— WORK ITEM —
Within the entries below, find the portion that opens with the line containing "Rovno na obsah" and closes with the line containing "پس از حدود ده". Retype that portion exactly and only.
[[ SUPPLIED MATERIAL open ]]
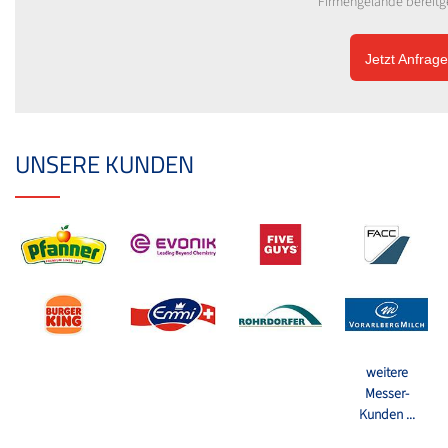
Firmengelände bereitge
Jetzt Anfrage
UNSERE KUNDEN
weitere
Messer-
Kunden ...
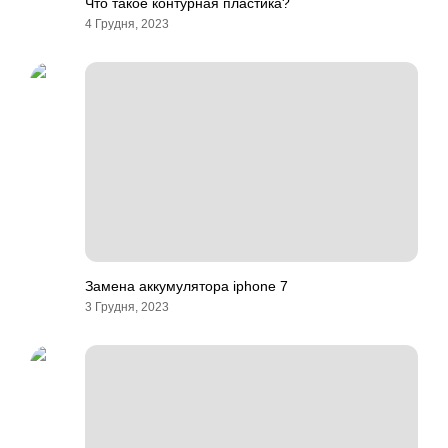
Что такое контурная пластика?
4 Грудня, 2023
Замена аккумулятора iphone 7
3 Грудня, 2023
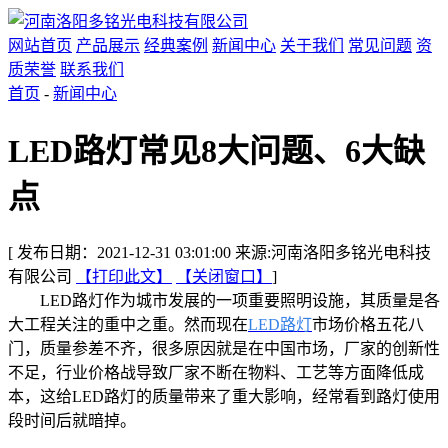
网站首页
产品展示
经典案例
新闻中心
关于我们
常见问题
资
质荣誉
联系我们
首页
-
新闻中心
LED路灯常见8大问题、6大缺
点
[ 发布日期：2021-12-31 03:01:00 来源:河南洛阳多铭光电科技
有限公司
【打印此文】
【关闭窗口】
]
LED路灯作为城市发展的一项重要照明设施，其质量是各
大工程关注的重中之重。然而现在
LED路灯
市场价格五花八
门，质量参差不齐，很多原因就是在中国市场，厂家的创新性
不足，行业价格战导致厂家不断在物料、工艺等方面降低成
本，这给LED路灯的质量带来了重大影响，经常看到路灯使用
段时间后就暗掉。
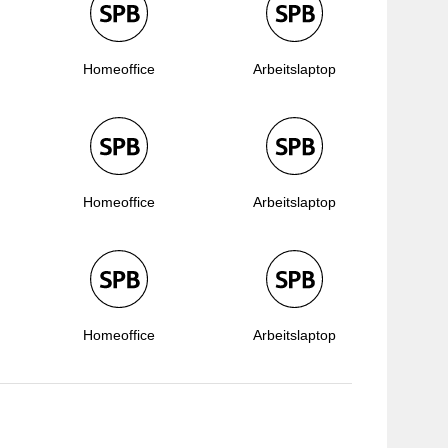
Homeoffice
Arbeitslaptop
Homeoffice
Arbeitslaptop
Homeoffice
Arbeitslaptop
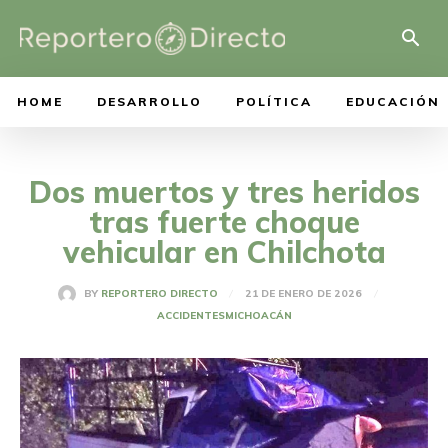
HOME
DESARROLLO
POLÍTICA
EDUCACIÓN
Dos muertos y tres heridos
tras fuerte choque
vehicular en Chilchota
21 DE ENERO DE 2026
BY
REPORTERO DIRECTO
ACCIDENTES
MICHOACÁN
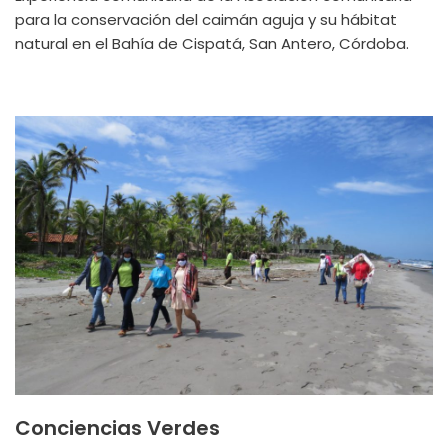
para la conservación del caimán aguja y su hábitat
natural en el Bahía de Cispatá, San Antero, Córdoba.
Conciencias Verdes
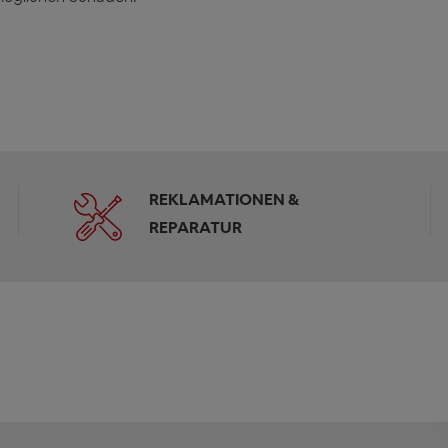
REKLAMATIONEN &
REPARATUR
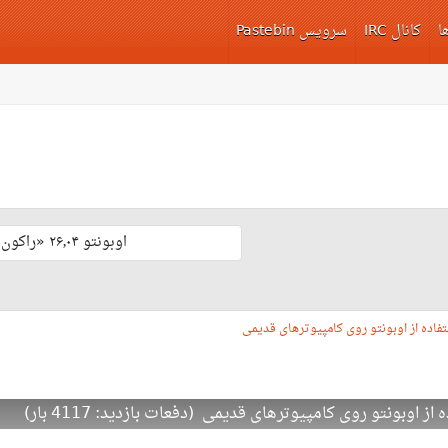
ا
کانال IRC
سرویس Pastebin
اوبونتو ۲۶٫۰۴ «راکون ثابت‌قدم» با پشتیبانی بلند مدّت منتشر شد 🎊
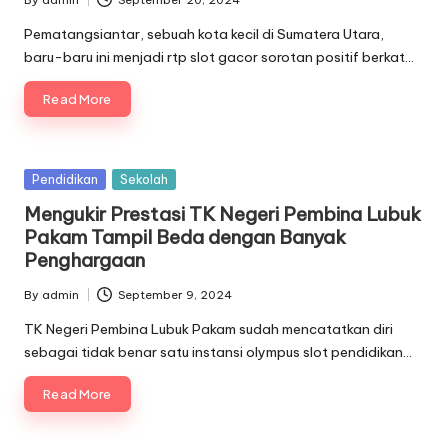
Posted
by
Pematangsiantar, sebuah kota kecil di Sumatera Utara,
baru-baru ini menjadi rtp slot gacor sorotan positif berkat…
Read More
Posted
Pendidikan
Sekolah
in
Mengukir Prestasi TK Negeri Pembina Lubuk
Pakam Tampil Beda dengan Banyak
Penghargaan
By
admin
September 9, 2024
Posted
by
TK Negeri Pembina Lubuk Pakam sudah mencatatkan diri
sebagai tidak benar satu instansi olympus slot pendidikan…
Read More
[[ SUPPLIED MATERIAL closed ]]
[[ SUPPLIED MATERIAL open ]]
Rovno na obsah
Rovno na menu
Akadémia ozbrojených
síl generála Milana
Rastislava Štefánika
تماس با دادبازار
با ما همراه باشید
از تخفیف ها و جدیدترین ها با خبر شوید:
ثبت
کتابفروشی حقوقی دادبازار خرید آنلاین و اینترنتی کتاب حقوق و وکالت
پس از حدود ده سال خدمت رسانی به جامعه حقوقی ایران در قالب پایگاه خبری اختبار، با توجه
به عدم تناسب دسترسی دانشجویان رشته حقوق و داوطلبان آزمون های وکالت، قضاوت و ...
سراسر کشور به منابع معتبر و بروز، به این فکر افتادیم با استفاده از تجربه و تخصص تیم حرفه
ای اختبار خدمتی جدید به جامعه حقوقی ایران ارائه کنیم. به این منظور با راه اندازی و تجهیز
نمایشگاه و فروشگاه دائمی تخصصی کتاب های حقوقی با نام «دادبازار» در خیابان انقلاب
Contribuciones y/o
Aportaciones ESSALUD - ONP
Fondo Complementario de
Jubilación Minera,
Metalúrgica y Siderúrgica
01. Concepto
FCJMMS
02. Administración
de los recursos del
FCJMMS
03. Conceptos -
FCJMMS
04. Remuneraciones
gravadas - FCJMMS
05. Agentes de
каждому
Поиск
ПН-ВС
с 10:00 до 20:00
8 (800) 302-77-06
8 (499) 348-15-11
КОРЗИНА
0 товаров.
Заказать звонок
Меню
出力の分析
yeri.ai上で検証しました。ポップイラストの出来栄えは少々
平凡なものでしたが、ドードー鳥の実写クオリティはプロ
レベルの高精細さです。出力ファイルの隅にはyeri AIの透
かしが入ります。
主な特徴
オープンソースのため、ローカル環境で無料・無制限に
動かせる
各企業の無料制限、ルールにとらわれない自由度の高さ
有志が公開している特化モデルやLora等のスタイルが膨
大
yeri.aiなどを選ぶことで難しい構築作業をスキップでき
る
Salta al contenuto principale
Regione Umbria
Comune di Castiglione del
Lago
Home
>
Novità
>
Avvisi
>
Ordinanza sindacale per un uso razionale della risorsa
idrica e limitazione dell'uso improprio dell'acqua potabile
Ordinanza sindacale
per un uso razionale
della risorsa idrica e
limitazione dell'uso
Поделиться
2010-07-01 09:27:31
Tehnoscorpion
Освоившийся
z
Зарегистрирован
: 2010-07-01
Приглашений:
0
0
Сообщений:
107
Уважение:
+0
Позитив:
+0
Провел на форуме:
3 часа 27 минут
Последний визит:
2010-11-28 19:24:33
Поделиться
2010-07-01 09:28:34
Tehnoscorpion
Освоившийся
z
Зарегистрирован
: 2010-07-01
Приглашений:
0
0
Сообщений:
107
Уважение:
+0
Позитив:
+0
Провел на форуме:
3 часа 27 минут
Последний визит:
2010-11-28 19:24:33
[[ SUPPLIED MATERIAL closed ]]
— ANSWER BOX —
Rovno na obsah
Rovno na menu
Akadémia ozbrojených
síl generála Milana
Rastislava Štefánika
تماس با دادبازار
با ما همراه باشید
از تخفیف ها و جدیدترین ها با خبر شوید:
ثبت
کتابفروشی حقوقی دادبازار خرید آنلاین و اینترنتی کتاب حقوق و وکالت
پس از حدود ده سال خدمت رسانی به جامعه حقوقی ایران در قالب پایگاه خبری اختبار، با توجه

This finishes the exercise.